Hummmmmmm, went the note.
“Kitty, what happened to the song,” I asked.
She opened her eyes and gazed widely, a little unfocus, not sure what she saw.
“Who is this though, are you a ghost,” she whispered finally.
“Kitty, what are you doing asleep right now,” I said. “Don’t you have school or work or something.”
“No school, no work,” she said. “I just wait dayandnight for the kingcon to come and fight me.”
“What do you mean,” I said.
“Everyone knows the kingcon,” she said flat and dull. “The angry angel who tortures Dreamworld.

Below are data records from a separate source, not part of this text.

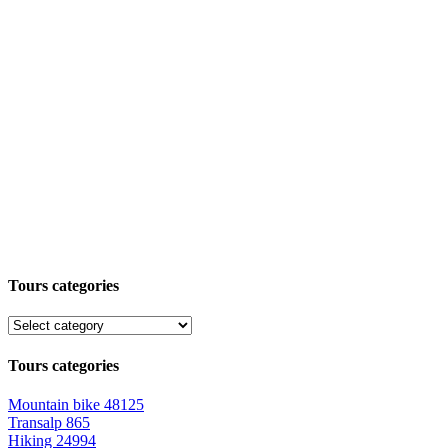
Tours categories
Tours categories
Mountain bike
48125
Transalp
865
Hiking
24994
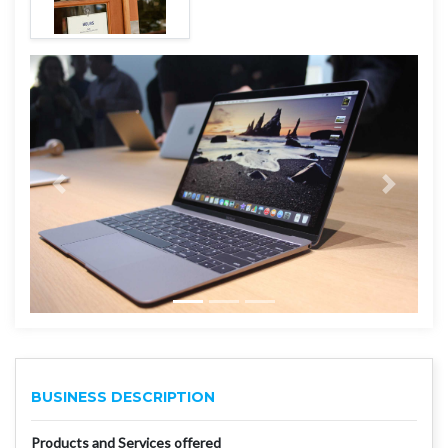
BUSINESS DESCRIPTION
Products and Services offered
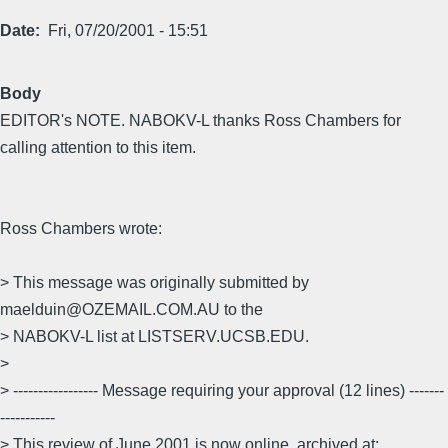
Date
Fri, 07/20/2001 - 15:51
Body
EDITOR's NOTE. NABOKV-L thanks Ross Chambers for
calling attention to this item.
Ross Chambers wrote:
> This message was originally submitted by
maelduin@OZEMAIL.COM.AU to the
> NABOKV-L list at LISTSERV.UCSB.EDU.
>
> ----------------- Message requiring your approval (12 lines) -------
-----------
> This review of June 2001 is now online, archived at:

He fought me once, now I wait for him to come fight me again, the waiting is how he tortures me I guess.”
“He’s out of Dreamworld, Kitty,” I said. “It’s just me now, just Warner. The kingkong is gone, he left dreams forever.”
She just frowned and thumbed her hair.
“Kitty can you sing me the song,” I asked.
“I don’t remember how it goes,” she shrugged.
She said it and my heart began to moan.
“How about you just sing any song, let’s just hear what notes come out,” I asked, fighting panic.